**MATERIAL PROVIDED**
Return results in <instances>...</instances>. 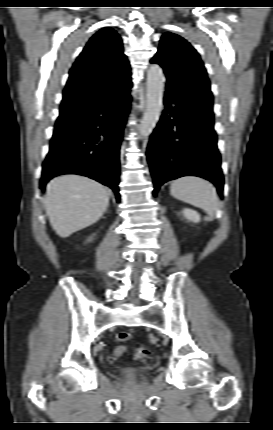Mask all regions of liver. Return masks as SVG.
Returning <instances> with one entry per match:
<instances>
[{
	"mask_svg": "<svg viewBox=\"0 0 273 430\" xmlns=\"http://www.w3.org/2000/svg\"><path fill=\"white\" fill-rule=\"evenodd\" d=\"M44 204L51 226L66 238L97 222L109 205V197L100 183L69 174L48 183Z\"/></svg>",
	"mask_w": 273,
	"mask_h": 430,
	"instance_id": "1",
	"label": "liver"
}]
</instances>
==
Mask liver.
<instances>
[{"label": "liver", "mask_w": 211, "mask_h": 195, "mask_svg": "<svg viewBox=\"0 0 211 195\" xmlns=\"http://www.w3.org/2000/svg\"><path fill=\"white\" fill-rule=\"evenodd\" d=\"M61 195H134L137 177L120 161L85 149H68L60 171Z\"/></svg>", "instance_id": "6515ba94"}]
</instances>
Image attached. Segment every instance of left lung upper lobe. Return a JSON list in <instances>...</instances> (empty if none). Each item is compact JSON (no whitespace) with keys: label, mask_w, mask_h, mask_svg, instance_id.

**TASK TO CARRY OUT**
Out of the data above, transcribe exactly and only the lines starting with the line that has "Mask liver." and going on through the line that has "Image attached. Segment", both included.

**SOLUTION FOR THIS TASK**
Mask liver.
<instances>
[{"label": "liver", "mask_w": 211, "mask_h": 195, "mask_svg": "<svg viewBox=\"0 0 211 195\" xmlns=\"http://www.w3.org/2000/svg\"><path fill=\"white\" fill-rule=\"evenodd\" d=\"M61 195H134L137 177L120 161L85 149H68L60 171Z\"/></svg>", "instance_id": "6515ba94"}]
</instances>
Image attached. Segment every instance of left lung upper lobe. Return a JSON list in <instances>...</instances> (empty if none). Each item is compact JSON (no whitespace) with keys: label, mask_w, mask_h, mask_svg, instance_id.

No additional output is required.